なお、最低貸付額は特別の場合を除き一件五〇万円以上である。
ロ 返済期間
二年以内据置き十年以内で六カ月以内の割賦償還
ハ 利率
当初三年間 年六・五%、四年目以降 年七%(基準金利(年八・二%)の利息を一部免除する。)
ニ 保証人および担保
- ・保証人:借主と連帯して債務を負担する保証人(原則として一名以上)なお、代理貸付けの場合には信用保証協会による保証も利用できる。
- ・担保:物的担保 ただし、貸付額が二〇〇万円以下の場合は、担保を免ずることができる。
二 工業用水の転換設備に係る税制上の優遇措置
(1) 特別償却制度
工場の機械、建物または構築物等については、大蔵省令の耐用年数表によつてその機械または構築物別にそれぞれ耐用年数が決められており、毎年定額または定率で償却されるが、これを特別に早く償却できるように税法上の特例を設けたものが、特別償却制度である。
① 対象機械その他の設備
イ 機械その他の設備の種類
大蔵省告示に基づき、特別償却制度の対象となる機械その他の設備の種類は第一表のとおりである。
- (第一表)
- 構築物
- 槽又は池のうち、貯水、冷却又は水質処理のために使用するもの。
- 用水管
- 冷却塔(木造のものを除く。)
機械および装置- ポンプ又は用水管用弁開閉装置(これらに付属する電動機、自動調整装置、その他の機械及び装置を含む。)
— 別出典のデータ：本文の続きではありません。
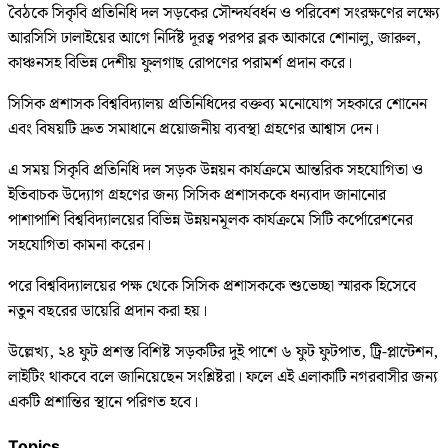
বৈঠকে সিকৃবি প্রতিনিধি দল সড়কের সৌন্দর্যবর্ধন ও পরিবেশ সংরক্ষণের লক্ষ্যে
আরসিসি ঢালাইয়ের আগে নির্দিষ্ট দূরত্ব পরপর ব্লক আকারে শোনালু, জারুল,
কাঞ্চনসহ বিভিন্ন দেশীয় ফুলগাছ রোপণের পরামর্শ প্রদান করে।
সিসিক প্রশাসক বিশ্ববিদ্যালয় প্রতিনিধিদের বক্তব্য মনোযোগ সহকারে শোনেন
এবং বিষয়টি দ্রুত সমাধানে প্রয়োজনীয় ব্যবস্থা গ্রহণের আশ্বাস দেন।
এ সময় সিকৃবি প্রতিনিধি দল সড়ক উন্নয়ন কার্যক্রমে আন্তরিক সহযোগিতা ও
ইতিবাচক উদ্যোগ গ্রহণের জন্য সিসিক প্রশাসককে ধন্যবাদ জানানোর
পাশাপাশি বিশ্ববিদ্যালয়ের বিভিন্ন উন্নয়নমূলক কার্যক্রমে সিটি কর্পোরেশনের
সহযোগিতা কামনা করেন।
পরে বিশ্ববিদ্যালয়ের পক্ষ থেকে সিসিক প্রশাসককে শুভেচ্ছা স্মারক হিসেবে
নতুন বছরের ডায়েরি প্রদান করা হয়।
উল্লেখ্য, ২৪ ফুট প্রশস্ত বিশিষ্ট সড়কটির দুই পাশে ৬ ফুট ফুটপাত, ট্রি-প্লান্টেশন,
লাইটিং থাকবে বলে জানিয়েছেন সংশ্লিষ্টরা। ফলে এই এলাকাটি নগরবাসীর জন্য
একটি প্রশান্তির স্থানে পরিণত হবে।
Topics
- 水質処理装置(これらに附属する自動調整装置を含む。)
ただし、冷却設備は用水を冷却する冷却塔、冷凍機等に限られており、用水源の転換のために水以外のものを冷却するための設備を改造した場合には適用されない。また、汎用モーターなど、用水関係以外にも使用されている機械その他の設備は除かれる。
ロ 地下水からの転換用の機械その他の設備
第一表に記された機械、その他の設備のうち、特別償却制度の適用対象となるのは、工業用水法の指定地域内で地下水から工業用水道水または上水道水への転換のために特に必要として設置した機械その他の設備である。したがつて、用水管、貯水槽その他の用水処理のための機械設備であつても、地下水から工業用水道水や上水道水に転換するために特に必要となつたものでなく、地下水を使つていても必要な機械設備あるいは従来から工業用水道水などを使うために必要であつた機械、設備には適用されない。
なお、これまで地下水を使用していたものを工業用水道水や上水道水に転換する場合には、工場の内部で用水を循環使用する場合もあるが、これが地下水から工業用水道水等への転換の一部である時は、循環使用に必要な機械その他の設備も特別償却制度の対象となりうるものである。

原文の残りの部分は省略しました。